> [Problem requirements] Records follow. Select each line holding "животных".

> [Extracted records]
___

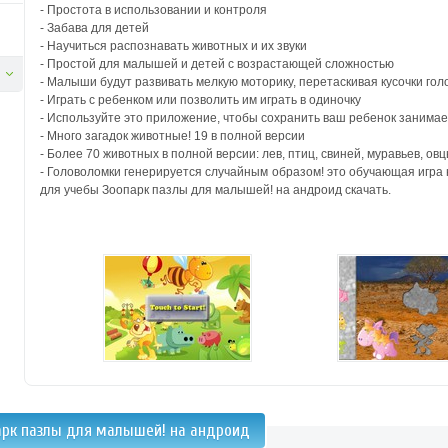
- Простота в использовании и контроля
- Забава для детей
- Научиться распознавать животных и их звуки
- Простой для малышей и детей с возрастающей сложностью
- Малыши будут развивать мелкую моторику, перетаскивая кусочки го
- Играть с ребенком или позволить им играть в одиночку
- Используйте это приложение, чтобы сохранить ваш ребенок занимае
- Много загадок животные! 19 в полной версии
- Более 70 животных в полной версии: лев, птиц, свиней, муравьев, ов
- Головоломки генерируется случайным образом! это обучающая игра
для учебы Зоопарк пазлы для малышей! на андроид скачать.
арк пазлы для малышей! на андроид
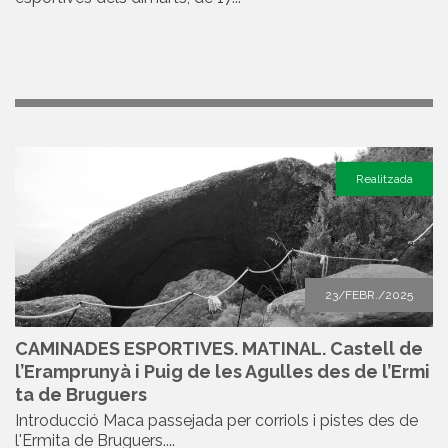
Realitzada
23/FEBR./2025
CAMINADES ESPORTIVES. MATINAL. Castell de
l’Eramprunyà i Puig de les Agulles des de l’Ermi
ta de Bruguers
Introducció Maca passejada per corriols i pistes des de
l'Ermita de Bruguers....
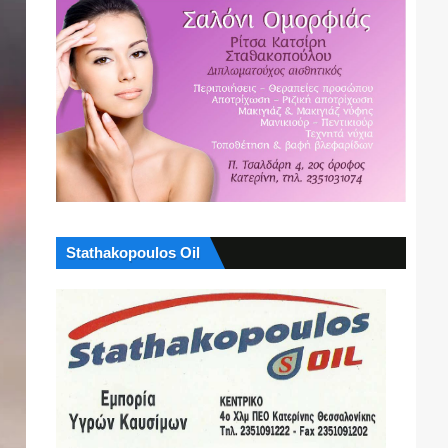
Stathakopoulos Oil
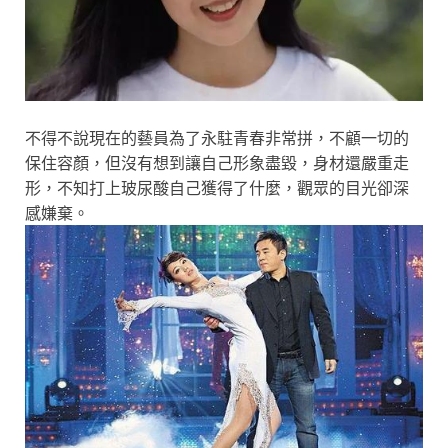
不得不說現在的藝員為了永駐青春非常拼，不顧一切的
保住容顏，但沒有想到讓自己形象盡毀，身材還嚴重走
形，不知打上玻尿酸自己獲得了什麼，觀眾的目光卻深
感嫌棄。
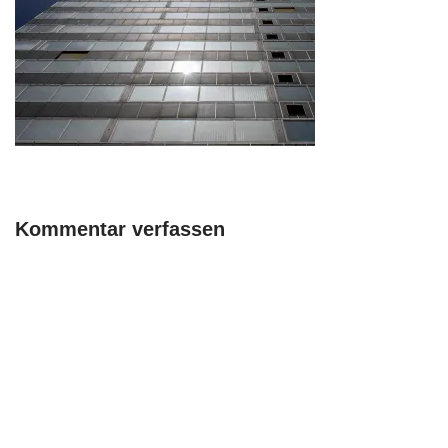
Kommentar verfassen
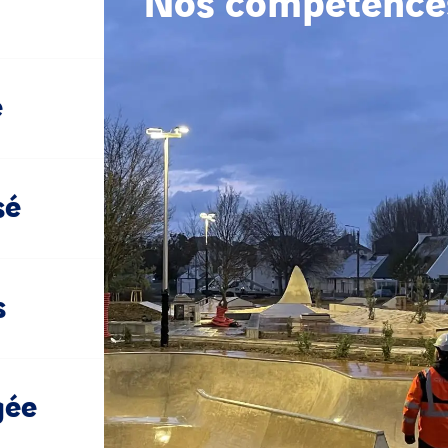
Nos compétence
e
sé
s
gée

___

> [Written response]
- Научиться распознавать животных и их звуки
- Более 70 животных в полной версии: лев, птиц, свиней, муравьев, ов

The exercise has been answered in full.